Ensuite, le climat s’est rapidement dégradé de nouveau : la seconde réforme des retraites, celle des emblématiques « 64 ans » a remis le feu aux poudres. Pendant trois ou quatre mois consécutifs, la France a vécu au rythme des blocages, des manifestations violentes, des saccages et des incendies, des images de nuages de fumée noire au-dessus de Paris. Puis aussitôt cette page refermée, la révolte des banlieues s’est déchaînée pendant une semaine, d’une violence inouïe du 27 juin au 3 juillet : 722 membres des forces de l’ordre blessés, 11 113 incendies sur la voie publique, 5 662 véhicules brûlés, 1 313 bâtiments incendiés ou dégradés, dont 254 locaux de la police nationale comme municipale et de la gendarmerie soit un milliard €. Et six mois plus tard, le mouvement des agriculteurs qui menace de bloquer le pays…
Alors évidemment, en apparence, ces événements n’ont aucun lien entre eux. Ils émanent de milieux qui sont aux antipodes les uns des autres et leurs revendications sont des plus hétéroclites, quand elles existent… Pourtant, ces phénomènes ont un dénominateur commun. Ils traduisent la crise de la démocratie française. L’approbation massive de la fronde agricole – 87% selon des sondages – souligne que l’opinion dans son immense majorité se reconnaît dans une révolte dès lors qu’elle s’identifie massivement à la cause du monde rural.
Cette situation qui plonge peu à peu la France dans un chaos permanent est le fruit de la crise de la parole politique et de la démocratie. Elle exprime, dans la rue, le même message que celui de l’enquête CEVIPOF sur la confiance des Français, selon lequel « 88% d’entre eux estiment que les politiques ne tiennent aucun compte de ce qu’ils pensent ». Les Français ont le sentiment que leur vote ne sert plus à rien.
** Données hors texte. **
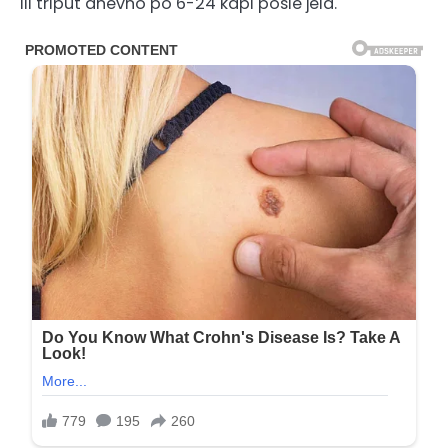
ili triput dnevno po 6-24 kapi posle jela.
Ils ne croient plus dans la volonté ou la possibilité du pouvoir politique d’améliorer leurs conditions de vie et d’entendre leurs préoccupations. A l’heure actuelle, ils sont privés de toute perspective crédible et raisonnable d’alternance politique. Ainsi, l’émeute ou le blocage, voire l’affrontement physique, s’imposent en ultime recours pour exprimer une souffrance, faire valoir des protestations et des revendications.
La démocratie, fondée sur la loi de la majorité devant laquelle la minorité accepte de s’incliner, est ainsi profondément malade. Des événements emblématiques, survenus récemment, ont manifesté une fois encore la profondeur du déni de démocratie : pauvreté de l’offre politique, recours systématique de l’exécutif à l’article 49-3, législateur pris en étau entre le droit européen et la jurisprudence tatillonne autant qu’aléatoire du Conseil Constitutionnel, abandon du référendum comme mode d’expression de la souveraineté depuis la victoire du « non » en 2005.
Le sentiment dominant est que les grands choix de société et les vraies décisions essentielles sur la vie quotidienne (par exemple sur les normes environnementales), se prennent dans l’opacité des bureaux bruxellois sous la pression de lobbies économiques, quand ce n’est sous l’influence des cabinets de conseil. Et le peuple, méprisé par ses élites dirigeantes, n’a plus son mot à dire.
Plus encore que lors des Gilets Jaunes ou du mouvement social contre les 64 ans, les Français applaudissent la révolte des agriculteurs comme une réponse au sentiment de dépossession démocratique et à la banalisation d’un régime politique qui privilégie une autocratie hors sol, l’entre-soi, le clanisme et le mépris des gens, l’exubérance narcissique, la confiscation bureaucratique du pouvoir et à la destruction morceau par morceau de la démocratie française.
Le culte narcissique de la personnalité, la mise en scène de la personnalisation du pouvoir à outrance servent à masquer l’impuissance et le renoncement du politique – quand la comédie étouffe l’action. Mais aujourd’hui, le grand spectacle ne fait même plus illusion – plus personne n’y croit, ou presque. La confiance des Français dans la parole politique se trouve anéantie et la crise de l’autorité bat son plein. D’où la banalisation ou normalisation de la rébellion comme mode d’action en marge des institutions. La France a besoin d’une réforme profonde et radicale de son modèle politique.